Vous êtes tombés dans les plumes… vous êtes plumés !

La plume ? Encore une merveille de la Création* !

Bonjour à tous et bienvenue sur la toile de Jips ! L’arachnide toujours en poste au-dessus du bureau d’Henri de Tout voudrait vous parler d’un de ses amis : le piaf à plumes.

Au vol !

Aucun oiseau ne vole sans ailes (s’il vous plaît, ne vérifiez pas). À part la poulette ou autres assimilés, les oiseaux ont des ailes pour… voler !

La morphologie de l’oiseau diffère en fonction de son mode de vie : vous ne pouvez demander à un albatros de butiner des fleurs en faisant du surplace comme le colibri…

À l’aile !

Le point commun entre un piaf et un ado ? Ça a souvent faim ! L’aile est adaptée au type de vol de l’oiseau, lui-même adapté à son régime alimentaire. Le piaf est donc une bestiole très unifiée et tout semble en lui tendu vers un seul but : manger, heu… voler ! Ainsi, pour prendre un exemple, son squelette est fortement adapté au vol : très légers, ses os sont assez solides pour résister aux efforts du décollage, du vol et de l’atterrissage.

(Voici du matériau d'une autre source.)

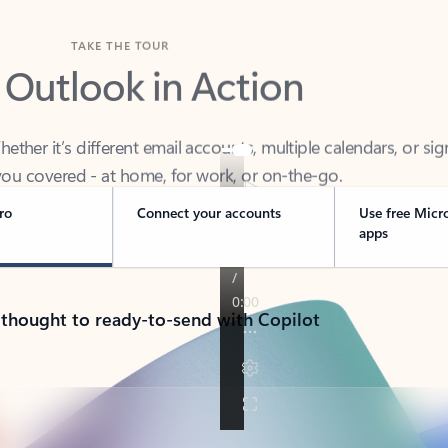
TAKE THE TOUR
 Outlook in Action
her it’s different email accounts, multiple calendars, or sig
ou covered - at home, for work, or on-the-go.
ro
Connect your accounts
Use free Micr
apps
 thought to ready-to-send with Copilot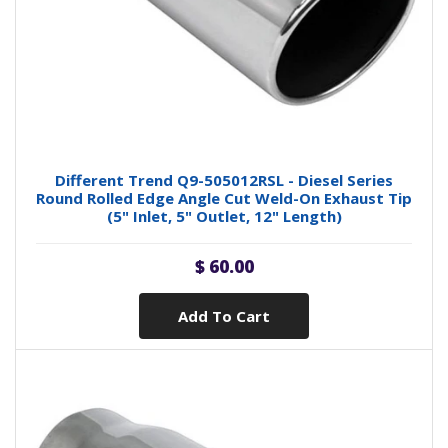
Different Trend Q9-505012RSL - Diesel Series
Round Rolled Edge Angle Cut Weld-On Exhaust Tip
(5" Inlet, 5" Outlet, 12" Length)
$ 60.00
Add To Cart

Il existe plusieurs types de piafs : le piaf à grande vitesse, le piaf planeur, le piaf nerveux, etc. Il existe aussi plusieurs types d’ailes : aile elliptique pour les oiseaux forestiers, aile à grande vitesse (comme chez le martinet), aile à grand allongement (goéland) et aile large munie d’interstices pour les grands planeurs (vautour).

Vous vous êtes sans doute déjà amusés à faire des avions en papier, on ne vous ne demandera pas où ? Ça ne vole que dans la mesure où le plan du pliage était suivi, et le pliage réussi. Pensez donc maintenant à une aile sans cesse en mouvement et soumise à de fortes contraintes ! Les ailes des oiseaux font envie aux plus grands ingénieurs aéronautiques de par leur capacité d’adaptation.

Aux plumes ! (soyez respectueux : attendez d’avoir tout lu pour dormir).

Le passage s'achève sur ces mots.